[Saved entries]
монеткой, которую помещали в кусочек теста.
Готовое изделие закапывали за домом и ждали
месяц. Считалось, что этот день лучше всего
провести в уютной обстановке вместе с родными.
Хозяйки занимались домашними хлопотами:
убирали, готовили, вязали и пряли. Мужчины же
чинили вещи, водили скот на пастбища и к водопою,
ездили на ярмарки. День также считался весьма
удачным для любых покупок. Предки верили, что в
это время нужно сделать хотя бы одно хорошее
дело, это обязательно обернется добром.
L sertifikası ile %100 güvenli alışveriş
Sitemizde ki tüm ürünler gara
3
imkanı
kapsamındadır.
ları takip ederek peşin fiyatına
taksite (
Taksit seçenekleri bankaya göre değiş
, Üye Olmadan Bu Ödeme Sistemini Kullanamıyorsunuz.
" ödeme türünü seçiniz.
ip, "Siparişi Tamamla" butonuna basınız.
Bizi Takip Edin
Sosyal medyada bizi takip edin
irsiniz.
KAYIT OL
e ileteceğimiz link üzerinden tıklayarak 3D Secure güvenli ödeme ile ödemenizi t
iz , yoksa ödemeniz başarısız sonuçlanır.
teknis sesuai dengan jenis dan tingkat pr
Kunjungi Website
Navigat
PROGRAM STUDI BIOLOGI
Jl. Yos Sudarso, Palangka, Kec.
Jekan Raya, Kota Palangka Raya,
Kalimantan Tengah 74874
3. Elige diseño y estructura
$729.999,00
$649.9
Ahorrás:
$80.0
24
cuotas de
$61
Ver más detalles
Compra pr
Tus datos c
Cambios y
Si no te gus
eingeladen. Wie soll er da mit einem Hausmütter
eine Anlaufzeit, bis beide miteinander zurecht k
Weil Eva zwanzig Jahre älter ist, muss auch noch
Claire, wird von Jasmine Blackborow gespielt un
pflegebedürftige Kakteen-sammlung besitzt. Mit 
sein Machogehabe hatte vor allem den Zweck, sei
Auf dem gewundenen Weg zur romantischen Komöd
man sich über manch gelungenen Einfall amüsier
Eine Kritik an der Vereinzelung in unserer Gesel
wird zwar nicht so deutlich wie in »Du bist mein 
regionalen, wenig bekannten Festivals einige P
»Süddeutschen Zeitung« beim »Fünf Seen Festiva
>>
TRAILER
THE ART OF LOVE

## TRY IT
Copy from the line with "pflegebedürftige Kakteen-sammlung besitzt." to the final line of the records, inclusive, and add nothing else.

## SOLUTION TO THE PROBLEM
pflegebedürftige Kakteen-sammlung besitzt. Mit 
sein Machogehabe hatte vor allem den Zweck, sei
Auf dem gewundenen Weg zur romantischen Komöd
man sich über manch gelungenen Einfall amüsier
Eine Kritik an der Vereinzelung in unserer Gesel
wird zwar nicht so deutlich wie in »Du bist mein 
regionalen, wenig bekannten Festivals einige P
»Süddeutschen Zeitung« beim »Fünf Seen Festiva
>>
TRAILER
THE ART OF LOVE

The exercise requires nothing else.